Russ Parker, FreeFire’s Skipper, said: “It was wet, very wet, but fast. That was our quickest-time ever to Nha Trang and a great result. We really appreciate the excellent work by RHKYC to navigate some serious hurdles at the 11th hour and keep the event on. Unfortunately, Sam couldn’t make it with us this time, but the crew would like to say a huge thanks to him for providing us with such a great boat and opportunity.”
Geoff Hill’s Santa Cruz 72 Antipodes sailed a corrected elapsed time of 68hrs 33mins 1secs, taking third in IRC Racer 0.
“This is the best event in Asia,” Hill said. “We had a fantastic time and did it in just under 50hrs and had a top speed of 31 knots, which isn’t too bad for a 30-year-old boat.”
Minutes after Antipodes crossed the finish, Nicolas Cohen-Addad’s J122e Jinn crossed the line to lift the trophy in her division.
“It was a good rally, but it was rough, especially the first 20 hours,” said Cohen-Addad. “We had 32-33 knots downwind speed with 5-6m swells. For two of our crew it was their first experience, really, and they were a bit shaken up.
“We lost three spinnakers. There was too much wind so they blew up. We got caught in a maze of fishing nets, had to do emergency tacks and gybes, and that’s how we blew the A2. We had fun!”

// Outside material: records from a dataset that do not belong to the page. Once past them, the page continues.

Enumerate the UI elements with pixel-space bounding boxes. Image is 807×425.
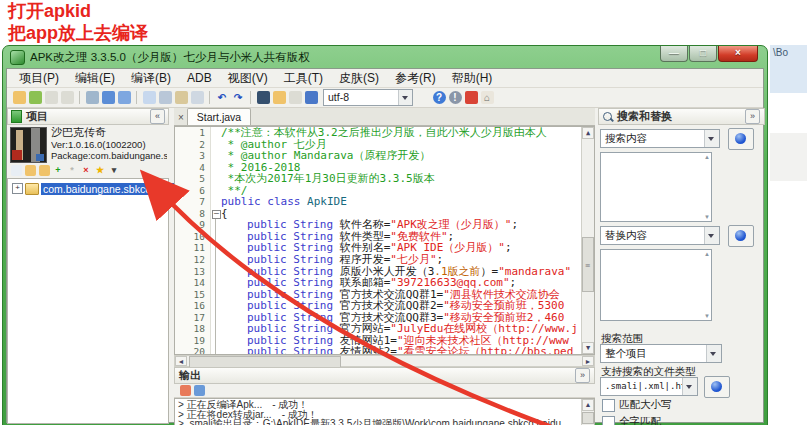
add-icon[interactable]: +	[53, 165, 64, 176]
menu-item-6[interactable]: 工具(T)	[276, 69, 331, 87]
editor-vertical-scrollbar[interactable]: ▲ ≡ ▼	[581, 127, 594, 354]
tree-row[interactable]: + com.baidungane.sbkcq.baidu	[12, 182, 168, 195]
filetype-dropdown-icon[interactable]	[682, 378, 697, 395]
disabled-icon-1[interactable]	[45, 91, 58, 104]
fold-marker	[211, 208, 221, 220]
search-combo-dropdown-icon[interactable]	[704, 130, 719, 147]
output-scroll-thumb[interactable]	[582, 412, 594, 424]
replace-action-button[interactable]	[728, 225, 754, 247]
project-tree[interactable]: + com.baidungane.sbkcq.baidu	[7, 178, 169, 424]
tree-expand-icon[interactable]: +	[12, 183, 23, 194]
tab-start-java[interactable]: Start.java	[187, 108, 251, 125]
code-line-15: 15public String 官方技术交流QQ群1="泗县软件技术交流协会	[175, 289, 594, 301]
disabled-icon-3[interactable]	[289, 91, 302, 104]
clear-log-icon[interactable]	[180, 385, 191, 396]
ta-down-icon[interactable]: ▼	[704, 214, 710, 220]
find-icon[interactable]	[257, 91, 270, 104]
scroll-left-icon[interactable]: ◄	[175, 356, 187, 366]
save-icon[interactable]	[86, 91, 99, 104]
filetype-action-button[interactable]	[704, 376, 730, 398]
editor-horizontal-scrollbar[interactable]: ◄ ►	[174, 355, 595, 367]
minimize-button[interactable]: —	[660, 46, 688, 62]
tree-item-selected[interactable]: com.baidungane.sbkcq.baidu	[41, 183, 182, 195]
paste-icon[interactable]	[175, 91, 188, 104]
search-more-button[interactable]: »	[745, 109, 760, 124]
editor-scroll-thumb[interactable]: ≡	[582, 237, 594, 292]
help-icon[interactable]: ?	[433, 91, 446, 104]
search-action-button[interactable]	[728, 128, 754, 150]
home-icon[interactable]: ⌂	[481, 91, 494, 104]
menu-item-3[interactable]: 编译(B)	[123, 69, 179, 87]
disabled-icon-2[interactable]	[61, 91, 74, 104]
line-number: 13	[175, 266, 211, 278]
undo-icon[interactable]: ↶	[216, 91, 229, 104]
encoding-dropdown-icon[interactable]	[398, 90, 412, 105]
code-line-11: 11public String 软件别名="APK IDE（少月版）";	[175, 242, 594, 254]
search-text-area[interactable]: ▲ ▼	[600, 152, 712, 222]
line-number: 15	[175, 289, 211, 301]
collapse-panel-button[interactable]: «	[150, 109, 165, 124]
menu-item-9[interactable]: 帮助(H)	[444, 69, 501, 87]
save-all-icon[interactable]	[102, 91, 115, 104]
open-folder-icon[interactable]	[273, 91, 286, 104]
output-log[interactable]: > 正在反编译Apk... - 成功！> 正在将dex转成jar... - 成功…	[174, 398, 595, 425]
encoding-select[interactable]: utf-8	[323, 89, 413, 106]
favorite-icon[interactable]: ★	[95, 165, 106, 176]
tab-close-icon[interactable]: ×	[178, 112, 184, 123]
new-file-icon[interactable]	[11, 165, 22, 176]
menu-item-4[interactable]: ADB	[179, 69, 220, 87]
replace-combo-dropdown-icon[interactable]	[704, 227, 719, 244]
search-replace-panel: 搜索和替换 » 搜索内容 ▲ ▼ 替换内容	[598, 108, 765, 424]
copy-icon[interactable]	[143, 91, 156, 104]
replace-text-area[interactable]: ▲ ▼	[600, 249, 712, 321]
code-text: public String 官方技术交流QQ群1="泗县软件技术交流协会	[221, 289, 594, 301]
match-case-checkbox[interactable]	[602, 399, 615, 412]
fold-marker	[211, 312, 221, 324]
titlebar[interactable]: APK改之理 3.3.5.0（少月版）七少月与小米人共有版权 — □ ×	[6, 46, 764, 68]
output-scroll-up-icon[interactable]: ▲	[582, 399, 594, 411]
save-as-icon[interactable]	[118, 91, 131, 104]
ta-up-icon[interactable]: ▲	[704, 154, 710, 160]
menu-item-7[interactable]: 皮肤(S)	[331, 69, 387, 87]
close-button[interactable]: ×	[718, 46, 758, 62]
line-number: 20	[175, 346, 211, 355]
new-project-icon[interactable]	[29, 91, 42, 104]
scope-combo[interactable]: 整个项目	[600, 344, 722, 363]
replace-content-combo[interactable]: 替换内容	[600, 226, 720, 245]
output-scrollbar[interactable]: ▲	[581, 399, 594, 425]
copy-log-icon[interactable]	[194, 385, 205, 396]
cut-icon[interactable]	[159, 91, 172, 104]
remove-dim-icon[interactable]: *	[67, 165, 78, 176]
code-text: public String 官方技术交流QQ群3="移动安全预前班2，460	[221, 312, 594, 324]
code-line-19: 19public String 友情网站1="迎向未来技术社区（http://w…	[175, 335, 594, 347]
search-content-combo[interactable]: 搜索内容	[600, 129, 720, 148]
filetype-combo[interactable]: .smali|.xml|.html|.	[600, 377, 698, 396]
menu-item-5[interactable]: 视图(V)	[220, 69, 276, 87]
weibo-icon[interactable]	[465, 91, 478, 104]
code-line-6: 6 **/	[175, 185, 594, 197]
menu-item-8[interactable]: 参考(R)	[387, 69, 444, 87]
redo-icon[interactable]: ↷	[232, 91, 245, 104]
ta-down-icon2[interactable]: ▼	[704, 313, 710, 319]
whole-word-checkbox[interactable]	[602, 416, 615, 425]
folder-up-icon[interactable]	[25, 165, 36, 176]
favorite-caret-icon[interactable]: ▾	[109, 165, 120, 176]
scroll-down-icon[interactable]: ▼	[582, 342, 594, 354]
output-more-button[interactable]: »	[575, 368, 590, 383]
image-tool-icon[interactable]	[305, 91, 318, 104]
menu-item-1[interactable]: 项目(P)	[11, 69, 67, 87]
line-number: 19	[175, 335, 211, 347]
menu-item-2[interactable]: 编辑(E)	[67, 69, 123, 87]
scroll-right-icon[interactable]: ►	[582, 356, 594, 366]
folder-view-icon[interactable]	[39, 165, 50, 176]
scroll-up-icon[interactable]: ▲	[582, 127, 594, 139]
scope-dropdown-icon[interactable]	[706, 345, 721, 362]
maximize-button[interactable]: □	[689, 46, 717, 62]
line-number: 3	[175, 150, 211, 162]
ta-up-icon2[interactable]: ▲	[704, 251, 710, 257]
delete-icon[interactable]: ×	[81, 165, 92, 176]
format-icon[interactable]	[191, 91, 204, 104]
about-icon[interactable]: !	[449, 91, 462, 104]
open-apk-icon[interactable]	[13, 91, 26, 104]
code-editor[interactable]: 1/**注意：本软件从3.2之后推出少月版，自此小米人少月版由本人2 * @au…	[174, 126, 595, 355]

Earlier, Zanzibar from Singapore had retired due to rig damage while Lion Rock retired just less than 1nm from the finish line due to lack of wind.
The event concluded the China Coast Race Week, which started with the three-day China Coast Regatta, although racing on day two was cancelled due to lack of wind.
In IRC Racer 0, Shawn Kang’s Ker 46+ Alpha+ took two wins on the last day to finish a point ahead of FreeFire, while Yuye Yan’s Seawolf finished ahead of her main competitor Mandrake III in IRC Racer 1.
Herman Wong’s Kiasu performed well in the final islands race to win IRC Racer 2 by one point from Noel Chan and Denis Ma’s Rampage, with Nick Southward’s Whiskey Jack edging Mei Han Chung’s Dexter II by a point to top IRC Racer 3.
In HKPN, Thomas Wong and Patrick Kwan’s Ding Dong took two bullets on the final day and won the division, while Peter Churchouse’s Moonblue 2 won IRC Premier Cruising.